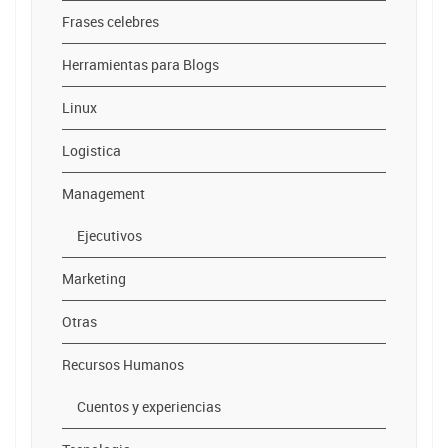
Frases celebres
Herramientas para Blogs
Linux
Logistica
Management
Ejecutivos
Marketing
Otras
Recursos Humanos
Cuentos y experiencias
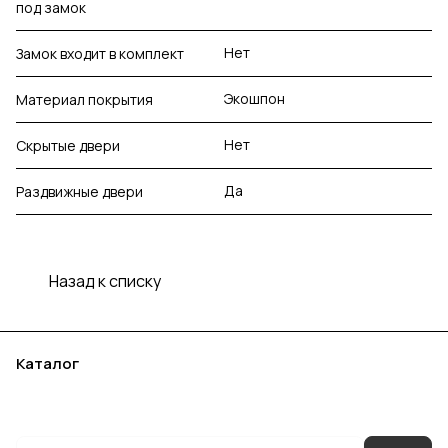
под замок
Нет
Замок входит в комплект
Экошпон
Материал покрытия
Нет
Скрытые двери
Да
Раздвижные двери
Назад к списку
Каталог
Акции
Бренды
Услуги
Блог
Условия оплаты
Условия доставки
Контакты
Магазины
Гарантия на товар
Документы
Оферта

::::

## YOUR GOAL
What you hand back should match the entries above exactly, except that no picture appears.

## PROBLEM SOLUTION
Frases celebres
Herramientas para Blogs
Linux
Logistica
Management
Ejecutivos
Marketing
Otras
Recursos Humanos
Cuentos y experiencias
под замок
Нет
Замок входит в комплект
Экошпон
Материал покрытия
Нет
Скрытые двери
Да
Раздвижные двери
Назад к списку
Каталог
Акции
Бренды
Услуги
Блог
Условия оплаты
Условия доставки
Контакты
Магазины
Гарантия на товар
Документы
Оферта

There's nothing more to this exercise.